Esta quadra festiva que, por todo o arquipélago, intensamente, o povo vive, não deixa de me surpreender.
Se bem que hoje, impérios e coroações já não tenham como causa próxima os cataclismos que, duramente, abalaram estas ilhas, seus habitantes e fazendas, outras razões e motivações religiosas há, ligadas ao sofrimento humano, que mantêm a devoção ao Espírito Santo e o cumprimento das promessas de agradecimento ao Divino.
Não vale a pena tentar entender as motivações profundas desses compromissos. Estão ligados à crença ou à fé, dois conceitos diferentes que, por vezes, se confundem nas celebrações festivas e na religiosidade dos açorianos.
A semana última, constituiu um tempo celebrativo em todas as ilhas. Diferentes entre si e, por vezes, em cada uma delas, há formas típicas de celebrar o Espírito Santo.
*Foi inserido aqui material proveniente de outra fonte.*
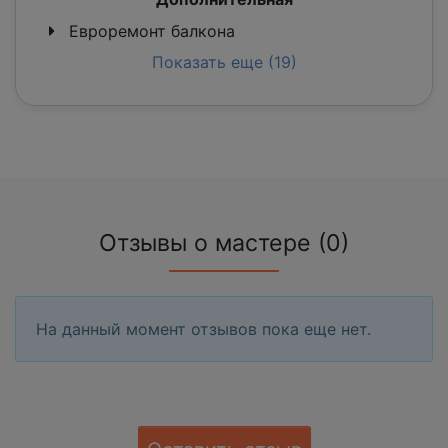
Евроремонт балкона
Показать еще (19)
Отзывы о мастере (0)
На данный момент отзывов пока еще нет.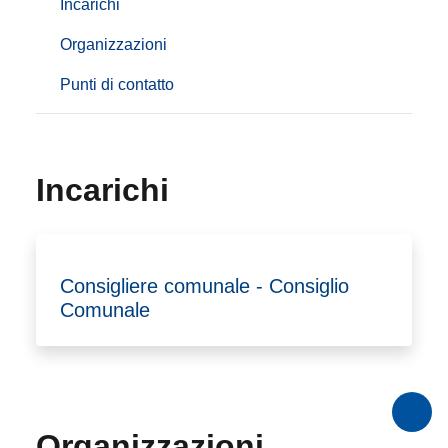
Incarichi
Organizzazioni
Punti di contatto
Incarichi
Consigliere comunale - Consiglio
Comunale
Organizzazioni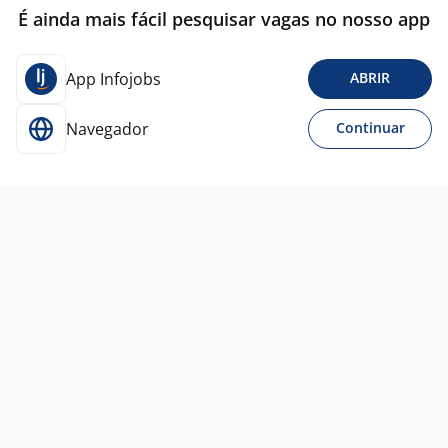
É ainda mais fácil pesquisar vagas no nosso app
App Infojobs
ABRIR
Navegador
Continuar
Para Candidatos
Acesse o site de empregos líder e se candidate a
vagas adequadas ao seu perfil de forma fácil e
rápida.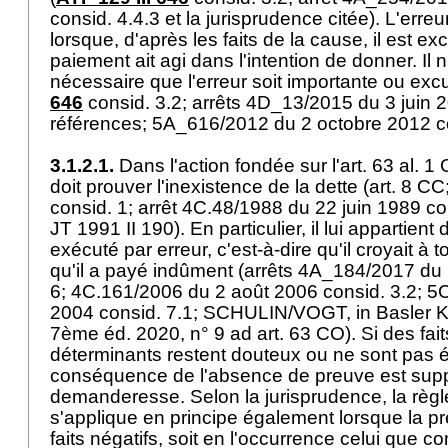
consid. 4.4.3 et la jurisprudence citée). L'erre
lorsque, d'après les faits de la cause, il est ex
paiement ait agi dans l'intention de donner. Il
nécessaire que l'erreur soit importante ou exc
646
consid. 3.2; arrêts 4D_13/2015 du 3 juin 2
références; 5A_616/2012 du 2 octobre 2012 co
3.1.2.1.
Dans l'action fondée sur l'
art. 63 al. 1
doit prouver l'inexistence de la dette (
art. 8 CC
consid. 1; arrêt 4C.48/1988 du 22 juin 1989 con
JT 1991 II 190). En particulier, il lui appartient 
exécuté par erreur, c'est-à-dire qu'il croyait à t
qu'il a payé indûment (arrêts 4A_184/2017 du
6; 4C.161/2006 du 2 août 2006 consid. 3.2; 5
2004 consid. 7.1; SCHULIN/VOGT, in Basler 
7ème éd. 2020, n° 9 ad
art. 63 CO
). Si des fa
déterminants restent douteux ou ne sont pas ét
conséquence de l'absence de preuve est suppo
demanderesse. Selon la jurisprudence, la règle
s'applique en principe également lorsque la p
faits négatifs, soit en l'occurrence celui que co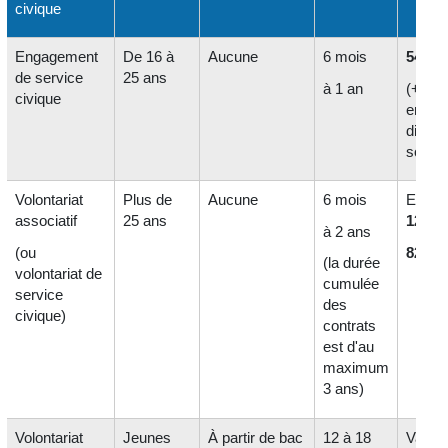
civique
Engagement
De 16 à
Aucune
6 mois
541,17
de service
25 ans
à 1 an
(+
111
civique
en ca
difficu
social
Volontariat
Plus de
Aucune
6 mois
Entre
associatif
25 ans
123,19
à 2 ans
(ou
824,86
(la durée
volontariat de
cumulée
service
des
civique)
contrats
est d'au
maximum
3 ans)
Volontariat
Jeunes
À partir de bac
12 à 18
Variab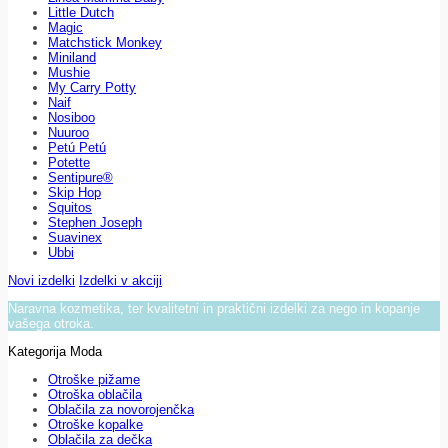
Little Dutch
Magic
Matchstick Monkey
Miniland
Mushie
My Carry Potty
Naif
Nosiboo
Nuuroo
Petú Petú
Potette
Sentipure®
Skip Hop
Squitos
Stephen Joseph
Suavinex
Ubbi
Novi izdelki
Izdelki v akciji
Naravna kozmetika, ter kvalitetni in praktični izdelki za nego in kopanje
vašega otroka.
Kategorija Moda
Otroške pižame
Otroška oblačila
Oblačila za novorojenčka
Otroške kopalke
Oblačila za dečka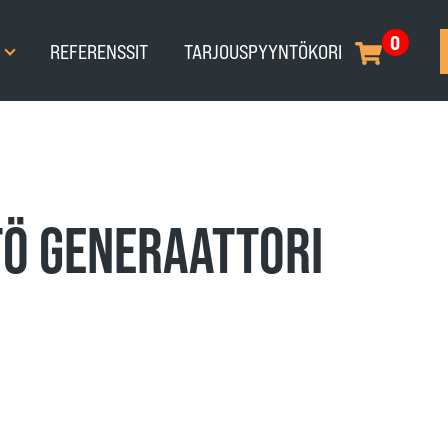
0
T
REFERENSSIT
TARJOUSPYYNTÖKORI
Ö GENERAATTORI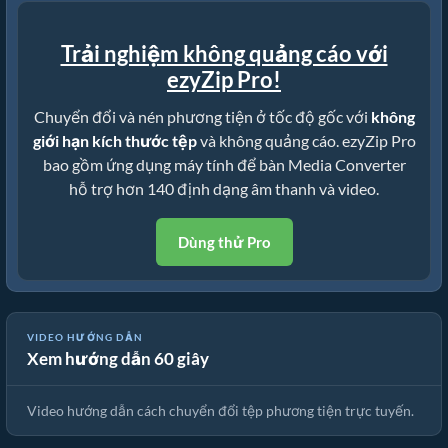
Trải nghiệm không quảng cáo với
ezyZip Pro!
Chuyển đổi và nén phương tiện ở tốc độ gốc với
không
giới hạn kích thước tệp
và không quảng cáo. ezyZip Pro
bao gồm ứng dụng máy tính để bàn Media Converter
hỗ trợ hơn 140 định dạng âm thanh và video.
Dùng thử Pro
VIDEO HƯỚNG DẪN
Xem hướng dẫn 60 giây
🎵 Cách Chuyển Đổi Phương Tiện Trực Tuyến Miễn Phí
Video hướng dẫn cách chuyển đổi tệp phương tiện trực tuyến.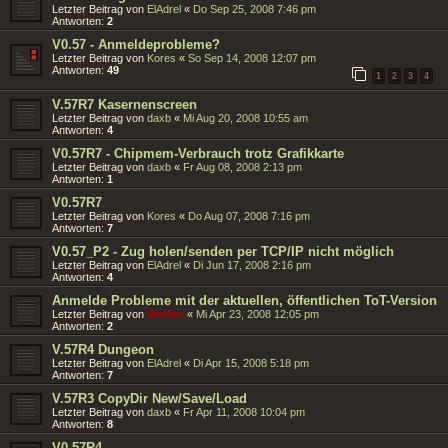
Letzter Beitrag von
ElAdrel
«
Do Sep 25, 2008 7:46 pm
Antworten:
2
V0.57 - Anmeldeprobleme?
Letzter Beitrag von
Kores
«
So Sep 14, 2008 12:07 pm
Antworten:
49
1
2
3
4
V.57R7 Kasernenscreen
Letzter Beitrag von
daxb
«
Mi Aug 20, 2008 10:55 am
Antworten:
4
V0.57R7 - Chipmem-Verbrauch trotz Grafikkarte
Letzter Beitrag von
daxb
«
Fr Aug 08, 2008 2:13 pm
Antworten:
1
V0.57R7
Letzter Beitrag von
Kores
«
Do Aug 07, 2008 7:16 pm
Antworten:
7
V0.57_P2 - Zug holen/senden per TCP/IP nicht möglich
Letzter Beitrag von
ElAdrel
«
Di Jun 17, 2008 2:16 pm
Antworten:
4
Anmelde Probleme mit der aktuellen, öffentlichen ToT-Version
Letzter Beitrag von
Wolfen
«
Mi Apr 23, 2008 12:05 pm
Antworten:
2
V.57R4 Dungeon
Letzter Beitrag von
ElAdrel
«
Di Apr 15, 2008 5:18 pm
Antworten:
7
V.57R3 CopyDir New/Save/Load
Letzter Beitrag von
daxb
«
Fr Apr 11, 2008 10:04 pm
Antworten:
8
V0.57R4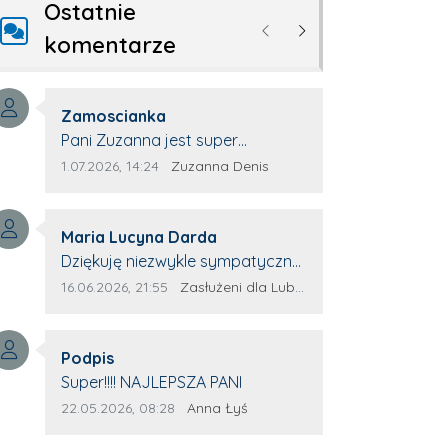
Ostatnie
Poprzednie
Następne
komentarze
Autor komentarza:
Zamoscianka
Treść komentarza:
Pani Zuzanna jest super
specjalistą. Korzystamy z moim
Data dodania komentarza:
Źródło komentarza:
1.07.2026, 14:24
Zuzanna Denis
pieskiem z jej pomocy i nigdy nas
nie zawiodła. Zawsze życzliwa,
Autor komentarza:
spokojna, cierpliwa.
Maria Lucyna Darda
Treść komentarza:
Dziękuję niezwykle sympatycznej
Pani redaktor Annie Niderla-
Data dodania komentarza:
Źródło komentarza:
16.06.2026, 21:55
Zasłużeni dla Lubyczy
Kadach za profesjonalnie
stawiane pytania i
Autor komentarza:
wyrozumiałość dla wyróżnionych
Podpis
Treść komentarza:
osób, którym trema odbierała
Super!!!! NAJLEPSZA PANI
głos.
Data dodania komentarza:
Źródło komentarza:
22.05.2026, 08:28
Anna Łyś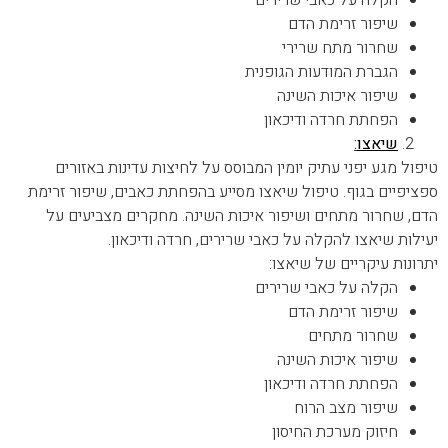
הקלה על כאבי שרירים
שיפור זרימת הדם
שחרור מתח שרירי
הגברת המודעות הגופנית
שיפור איכות השינה
הפחתת חרדה ודיכאון
שיאצו
:
טיפול מגע יפני עתיק יומין המבוסס על לחיצות עדינות באזורים
ספציפיים בגוף. טיפול שיאצו מסייע בהפחתת כאבים, שיפור זרימת
הדם, שחרור מתחים ושיפור איכות השינה. מחקרים מצביעים על
יעילות שיאצו להקלה על כאבי שרירים, חרדה ודיכאון.
יתרונות עיקריים של שיאצו:
הקלה על כאבי שרירים
שיפור זרימת הדם
שחרור מתחים
שיפור איכות השינה
הפחתת חרדה ודיכאון
שיפור מצב הרוח
חיזוק מערכת החיסון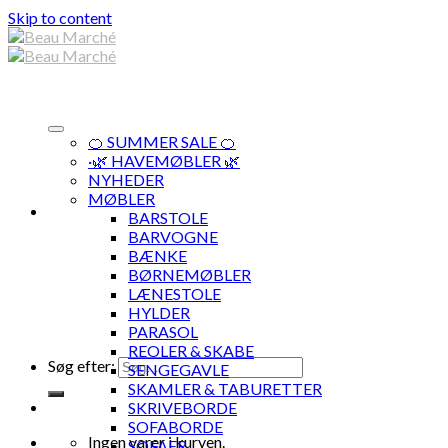
Skip to content
🍊 SUMMER SALE 🍊
·🌿 HAVEMØBLER 🌿
NYHEDER
MØBLER
BARSTOLE
BARVOGNE
BÆNKE
BØRNEMØBLER
LÆNESTOLE
HYLDER
PARASOL
REOLER & SKABE
Søg efter:
SENGEGAVLE
SKAMLER & TABURETTER
SKRIVEBORDE
SOFABORDE
Ingen varer i kurven.
SOFAER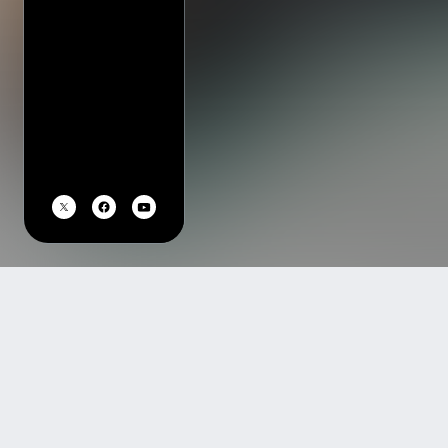
TOP
アーティスト・イベント一覧
グッドモーニングアメリカ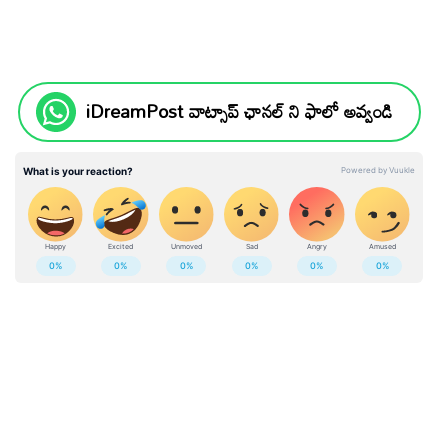
iDreamPost వాట్సాప్ ఛానల్ ని ఫాలో అవ్వండి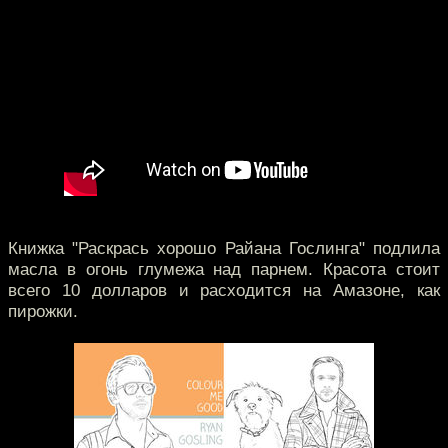
Книжка "Раскрась хорошо Райана Гослинга" подлила
масла в огонь глумежа над парнем. Красота стоит
всего 10 долларов и расходится на Амазоне, как
пирожки.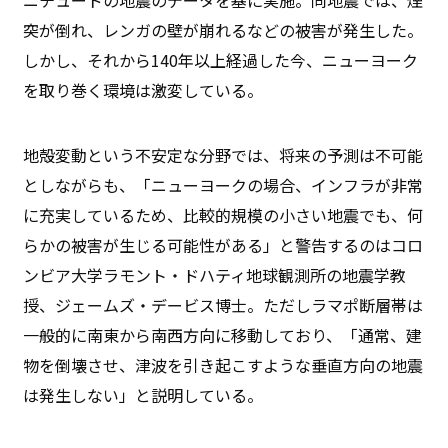
突が倒れ、レンガの壁が崩れるなどの被害が発生した。
しかし、それから140年以上経過した今、ニューヨーク
を取り巻く環境は激変している。
地殻変動という不安定な分野では、将来の予測は不可能
としながらも、「ニューヨークの場合、インフラが非常
に充実しているため、比較的規模の小さい地震でも、何
らかの被害が生じる可能性がある」と警告するのはコロ
ンビア大学ラモント・ドハティ地球観測所の地震学教
授、ジェームズ・デービス博士。ただしラマポ断層帯は
一般的に南東から南西方向に移動しており、「通常、建
物を倒壊させ、津波を引き起こすような垂直方向の地震
は発生しない」と説明している。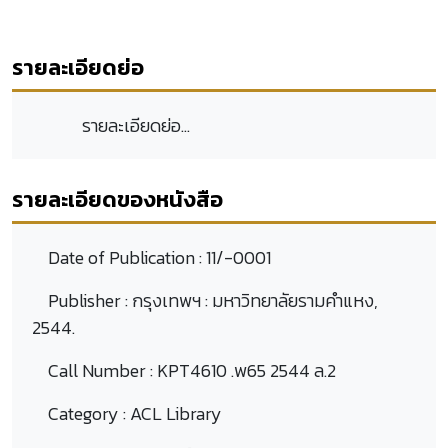
รายละเอียดย่อ
รายละเอียดย่อ...
รายละเอียดของหนังสือ
Date of Publication :
11/-0001
Publisher :
กรุงเทพฯ : มหาวิทยาลัยรามคำแหง,
2544.
Call Number :
KPT4610 .พ65 2544 ล.2
Category :
ACL Library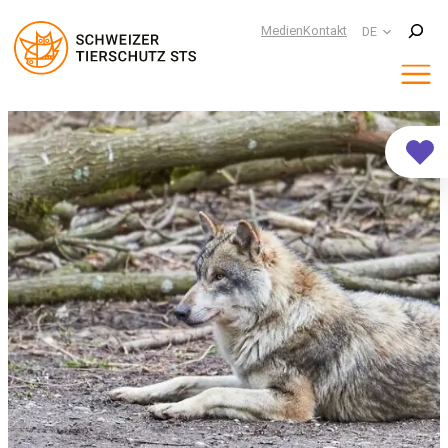
Suchen
Medien
Kontakt
DE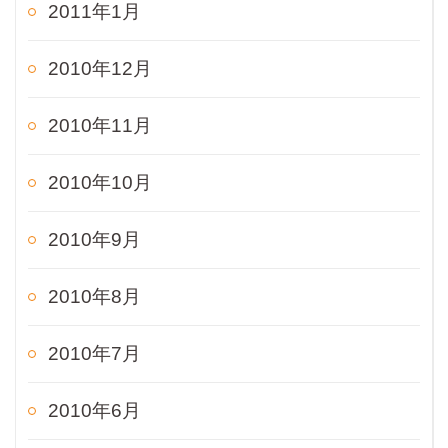
2011年1月
2010年12月
2010年11月
2010年10月
2010年9月
2010年8月
2010年7月
2010年6月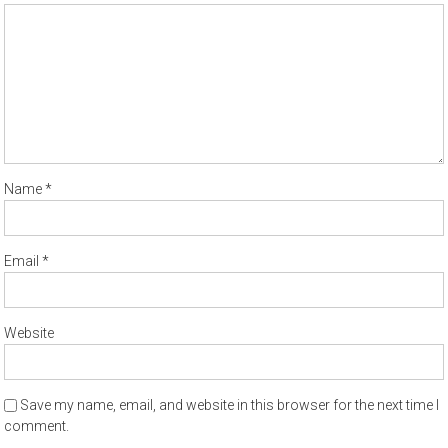
Name
*
Email
*
Website
Save my name, email, and website in this browser for the next time I
comment.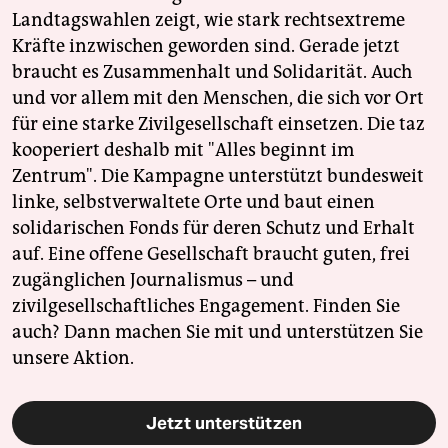
Landtagswahlen zeigt, wie stark rechtsextreme
Kräfte inzwischen geworden sind. Gerade jetzt
braucht es Zusammenhalt und Solidarität. Auch
und vor allem mit den Menschen, die sich vor Ort
für eine starke Zivilgesellschaft einsetzen. Die taz
kooperiert deshalb mit "Alles beginnt im
Zentrum". Die Kampagne unterstützt bundesweit
linke, selbstverwaltete Orte und baut einen
solidarischen Fonds für deren Schutz und Erhalt
auf. Eine offene Gesellschaft braucht guten, frei
zugänglichen Journalismus – und
zivilgesellschaftliches Engagement. Finden Sie
auch? Dann machen Sie mit und unterstützen Sie
unsere Aktion.
Jetzt unterstützen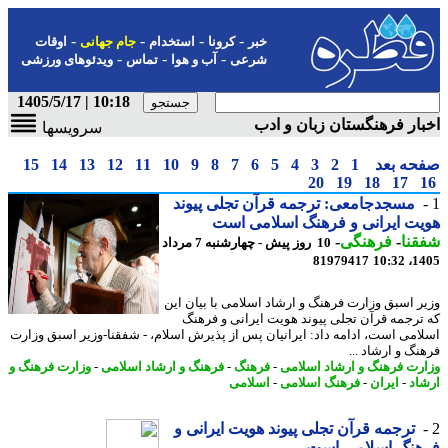
-
-
-
-
خبر
کرونا
استخدام
جام جهانی
اوقات
-
-
-
شرعی
آب و هوا
تماس
ویدئوهای ورزشی
10:18 | 1405/5/17
ار فرهنگستان زبان و ادب
سرویسها
حه بعد
1
2
3
4
5
6
7
8
9
10
11
12
13
14
15
20
19
18
17
مسجدجامعی: ترجمه قرآن تجلی پیوند
ت ایرانی و فرهنگ اسلامی است
نا
-
فرهنگی
-
10 روز پیش - چهارشنبه 7 مرداد
81979417
1405
ر اسبق وزارت فرهنگ و ارشاد اسلامی با بیان این
ترجمه قرآن تجلی پیوند هویت ایرانی و فرهنگ
امی است، ادامه داد: ایرانیان پس از پذیرش اسلام، - شفقنا-وزیر اسبق وزارت
نگ و ارشاد ...
رت فرهنگ و ارشاد اسلامی
-
فرهنگ
-
فرهنگ و ارشاد اسلامی
-
وزارت فرهنگ و
اد
-
ایران
-
فرهنگ اسلامی
-
اسلامی
ترجمه قرآن تجلی پیوند هویت ایرانی و
هنگ اسلامی است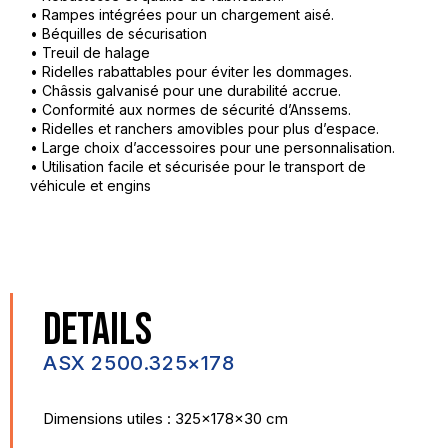
• Rampes intégrées pour un chargement aisé.
• Béquilles de sécurisation
• Treuil de halage
• Ridelles rabattables pour éviter les dommages.
• Châssis galvanisé pour une durabilité accrue.
• Conformité aux normes de sécurité d’Anssems.
• Ridelles et ranchers amovibles pour plus d’espace.
• Large choix d’accessoires pour une personnalisation.
• Utilisation facile et sécurisée pour le transport de
véhicule et engins
DETAILS
ASX 2500.325×178
Dimensions utiles : 325x178x30 cm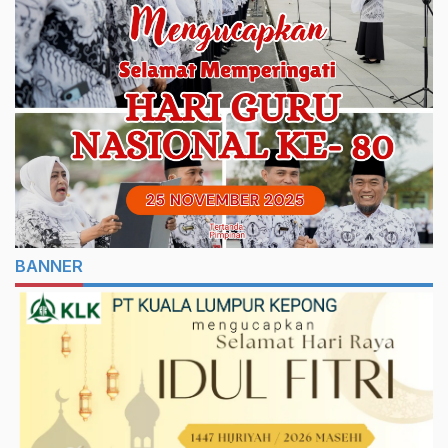
BANNER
Pode constatar-se isso na religiosidade popular, nas cantigas dos foliões e na indumentária dos participantes nos cortejos, no modo de confecionar as sopas e a carne das refeições cujos sabores e condimentos variam de terra para terra, no formato e no paladar do pão de massa sovada para distribuir nos impérios, ou no destinado às sopas dos jantares e bodos de leite e também na terminologia utilizada. A cultura e os falares das ilhas integram no seu vocabulário expressões e termos que denotam diferenças que enriquecem esta multi-secular tradição.
Com o rodar do tempo, porém, mantem-se o espírito solidário e de entreajuda para com os que cumprem as suas promessas.
Ser mordomo de um império, levar a corôa e dar um jantar do Espírito Santo é, reconhecidamente, um encargo muito dispendioso. Mesmo para os lavradores. Quem não tem gado, é auxiliado por amigos que, ao longo do ano, se prestam a tratar dos animais para a festa. A solidariedade revela-se, também, na ajuda de mulheres e na oferta de farinha, açúcar e ovos para o pão e de vinho para o jantar.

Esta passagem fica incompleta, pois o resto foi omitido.